In den seither vergangenen 6 Jahren hat sich Litauen nach Kräften bemüht, das Deutschtum Memels zu schwächen, viel- [141] fach unter Nichtberücksichtigung der Bestimmungen des Memelabkommens. Besonders durch Unterdrückung der deutschen Sprache, durch Entlassung oder Ausweisung deutscher Beamter, Lehrer, Ärzte und Journalisten, durch Beschneidung des deutschen Schulwesens, durch Verletzung der Bestimmungen über die Verwaltungsautonomie suchte man die Litauisierung des Landes zu fördern. Aber trotzdem hat es der litauische Staat nicht vermocht, auch nur die Sympathien der großen Mehrzahl der litauischen Bevölkerung zu gewinnen; das beweisen die völligen Mißerfolge der litauischen Parteien bei den Wahlen zum Landtage, der Widerstand auch der litauischen Eltern gegen den litauischen Unterricht. Die Litauer des Memellandes sind durch eine ganz andersartige historische Entwicklung und durch ihren viel höheren Kulturstand von den Bewohnern des ehemaligen Russisch-Litauen scharf geschieden; auch bekennen sie sich zum evangelischen Glauben, während Russisch-Litauen römisch-katholisch ist. Sie fühlen sich, von wenigen Ausnahmen abgesehen, auch heute noch dem Deutschtum fest verbunden.

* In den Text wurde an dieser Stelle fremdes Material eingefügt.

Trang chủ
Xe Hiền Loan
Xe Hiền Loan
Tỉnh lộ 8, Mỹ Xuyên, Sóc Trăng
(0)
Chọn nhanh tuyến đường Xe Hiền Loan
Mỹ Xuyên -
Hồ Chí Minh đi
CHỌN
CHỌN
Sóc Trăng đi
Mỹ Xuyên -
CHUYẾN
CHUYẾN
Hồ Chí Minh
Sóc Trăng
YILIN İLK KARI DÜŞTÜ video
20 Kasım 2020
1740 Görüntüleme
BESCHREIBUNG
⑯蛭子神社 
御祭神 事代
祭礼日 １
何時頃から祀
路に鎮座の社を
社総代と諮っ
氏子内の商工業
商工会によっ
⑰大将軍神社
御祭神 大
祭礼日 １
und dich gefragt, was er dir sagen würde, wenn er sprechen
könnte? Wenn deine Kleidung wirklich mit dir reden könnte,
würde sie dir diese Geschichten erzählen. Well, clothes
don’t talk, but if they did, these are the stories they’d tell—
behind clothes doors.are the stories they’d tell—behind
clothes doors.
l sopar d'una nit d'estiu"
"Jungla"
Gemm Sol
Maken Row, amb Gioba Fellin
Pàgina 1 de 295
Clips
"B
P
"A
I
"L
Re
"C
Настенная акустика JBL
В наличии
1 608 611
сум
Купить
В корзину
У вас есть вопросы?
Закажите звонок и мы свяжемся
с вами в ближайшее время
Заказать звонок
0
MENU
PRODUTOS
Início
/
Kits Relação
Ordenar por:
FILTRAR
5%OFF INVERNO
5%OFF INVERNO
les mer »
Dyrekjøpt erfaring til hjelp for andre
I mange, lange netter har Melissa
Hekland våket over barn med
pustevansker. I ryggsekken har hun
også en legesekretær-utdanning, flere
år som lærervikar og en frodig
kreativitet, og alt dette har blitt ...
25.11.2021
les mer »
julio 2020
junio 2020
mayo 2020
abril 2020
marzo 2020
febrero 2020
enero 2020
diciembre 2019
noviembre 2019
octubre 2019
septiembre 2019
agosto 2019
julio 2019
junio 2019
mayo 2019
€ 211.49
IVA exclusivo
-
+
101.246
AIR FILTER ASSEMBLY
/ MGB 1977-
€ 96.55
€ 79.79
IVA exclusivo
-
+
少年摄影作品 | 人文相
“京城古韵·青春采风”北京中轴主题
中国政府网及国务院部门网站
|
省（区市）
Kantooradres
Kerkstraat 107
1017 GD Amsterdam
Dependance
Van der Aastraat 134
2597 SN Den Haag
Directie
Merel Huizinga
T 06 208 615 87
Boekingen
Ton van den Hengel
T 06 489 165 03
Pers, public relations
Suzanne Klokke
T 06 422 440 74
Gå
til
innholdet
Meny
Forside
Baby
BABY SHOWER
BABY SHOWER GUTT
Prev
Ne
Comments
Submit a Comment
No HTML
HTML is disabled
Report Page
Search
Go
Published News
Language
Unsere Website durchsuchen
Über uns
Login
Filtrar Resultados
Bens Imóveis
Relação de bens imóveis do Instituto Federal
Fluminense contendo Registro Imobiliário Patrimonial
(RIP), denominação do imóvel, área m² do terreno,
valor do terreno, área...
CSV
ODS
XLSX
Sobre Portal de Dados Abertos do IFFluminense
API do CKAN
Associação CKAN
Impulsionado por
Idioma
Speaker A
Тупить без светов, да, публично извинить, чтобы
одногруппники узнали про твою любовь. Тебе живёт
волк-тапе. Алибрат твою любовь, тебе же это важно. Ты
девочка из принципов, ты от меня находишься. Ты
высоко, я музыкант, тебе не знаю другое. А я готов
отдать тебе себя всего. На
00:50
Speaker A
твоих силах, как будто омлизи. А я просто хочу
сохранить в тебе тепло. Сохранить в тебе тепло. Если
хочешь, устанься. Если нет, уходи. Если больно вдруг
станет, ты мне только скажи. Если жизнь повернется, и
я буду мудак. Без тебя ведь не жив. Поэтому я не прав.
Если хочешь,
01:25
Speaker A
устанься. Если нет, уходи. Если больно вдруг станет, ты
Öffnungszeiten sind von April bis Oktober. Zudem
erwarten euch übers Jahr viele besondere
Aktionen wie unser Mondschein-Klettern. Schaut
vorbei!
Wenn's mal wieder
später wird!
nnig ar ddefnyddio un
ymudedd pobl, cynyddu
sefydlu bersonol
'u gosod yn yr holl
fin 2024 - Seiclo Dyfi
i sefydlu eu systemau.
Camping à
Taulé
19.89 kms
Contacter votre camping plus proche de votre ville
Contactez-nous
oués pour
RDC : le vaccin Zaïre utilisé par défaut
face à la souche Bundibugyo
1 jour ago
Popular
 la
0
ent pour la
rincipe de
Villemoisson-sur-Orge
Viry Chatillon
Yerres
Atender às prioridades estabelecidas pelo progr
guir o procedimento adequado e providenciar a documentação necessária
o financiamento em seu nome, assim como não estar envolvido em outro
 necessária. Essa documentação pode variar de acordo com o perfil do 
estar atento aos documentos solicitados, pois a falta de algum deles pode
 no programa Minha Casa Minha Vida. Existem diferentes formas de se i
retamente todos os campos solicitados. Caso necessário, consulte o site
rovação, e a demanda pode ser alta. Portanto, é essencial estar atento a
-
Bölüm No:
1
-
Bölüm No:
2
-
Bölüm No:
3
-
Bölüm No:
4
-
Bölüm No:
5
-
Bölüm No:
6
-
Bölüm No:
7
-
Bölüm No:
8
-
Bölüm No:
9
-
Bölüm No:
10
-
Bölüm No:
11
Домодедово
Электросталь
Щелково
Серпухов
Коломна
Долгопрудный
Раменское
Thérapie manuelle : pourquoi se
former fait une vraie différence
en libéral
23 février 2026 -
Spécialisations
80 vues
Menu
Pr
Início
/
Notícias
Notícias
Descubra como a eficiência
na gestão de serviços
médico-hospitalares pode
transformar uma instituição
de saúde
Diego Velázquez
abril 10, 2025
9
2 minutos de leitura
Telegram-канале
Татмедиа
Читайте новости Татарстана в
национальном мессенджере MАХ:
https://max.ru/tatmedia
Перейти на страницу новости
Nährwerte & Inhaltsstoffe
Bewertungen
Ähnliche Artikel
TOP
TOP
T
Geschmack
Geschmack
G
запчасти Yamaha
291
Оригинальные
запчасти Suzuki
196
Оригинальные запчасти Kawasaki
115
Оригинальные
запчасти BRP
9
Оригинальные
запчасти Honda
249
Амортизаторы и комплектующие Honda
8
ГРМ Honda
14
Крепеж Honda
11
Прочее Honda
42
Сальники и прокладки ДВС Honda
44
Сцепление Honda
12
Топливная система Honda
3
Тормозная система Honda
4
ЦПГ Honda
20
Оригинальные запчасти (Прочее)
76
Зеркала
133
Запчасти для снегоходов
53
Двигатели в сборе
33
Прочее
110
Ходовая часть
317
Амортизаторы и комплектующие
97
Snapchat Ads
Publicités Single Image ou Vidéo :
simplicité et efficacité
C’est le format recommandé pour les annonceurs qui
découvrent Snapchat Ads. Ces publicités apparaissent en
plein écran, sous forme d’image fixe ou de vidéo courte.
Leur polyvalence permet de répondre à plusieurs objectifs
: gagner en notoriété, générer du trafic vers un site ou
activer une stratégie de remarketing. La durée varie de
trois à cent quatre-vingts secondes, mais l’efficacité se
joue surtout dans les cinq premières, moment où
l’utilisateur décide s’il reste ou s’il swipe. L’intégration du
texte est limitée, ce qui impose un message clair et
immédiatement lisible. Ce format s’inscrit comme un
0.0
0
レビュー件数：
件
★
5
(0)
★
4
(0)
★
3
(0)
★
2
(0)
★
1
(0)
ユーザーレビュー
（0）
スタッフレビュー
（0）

Wirtschaftlich trägt das Memelgebiet überwiegend agrarischen Charakter; etwa 70% der Bevölkerung leben von Landwirtschaft und Viehzucht; der Großgrundbesitz tritt hinter dem bäuerlichen Klein- und Mittelgrundbesitz stark zurück. Nicht unbeträchtlich sind die Werte, die durch die besonders von der Küstenbevölkerung betriebenen Fischerei in der Ostsee, dem Kurischen Haff und den Binnengewässern erzielt werden. Dagegen ist die industrielle Entwicklung des Landes unbeträchtlich. Der einzige nennenswerte Industriezweig ist die Holzindustrie, die 1921 24 Sägewerke sowie 6 sonstige Holzbearbeitungsbetriebe umfaßte; sie stützte sich ebenso wie eine bedeutende Zellulosefabrik auf die Waldgebiete am Oberlauf der Memel in Polen und Weißrußland. Für die Stadt Memel mit ihren rund 30 000 Einwohnern stehen Handel, besonders wiederum Holzhandel, und Hafenverkehr im Vorder- [142] grund ihres Wirtschaftslebens. Die große Gunst ihrer natürlichen Lage ist jedoch niemals voll ausgenutzt worden, da vor dem Kriege Rußland den Hafen Libau, das Deutschen Reich Königsberg stets auf Kosten Memels förderten.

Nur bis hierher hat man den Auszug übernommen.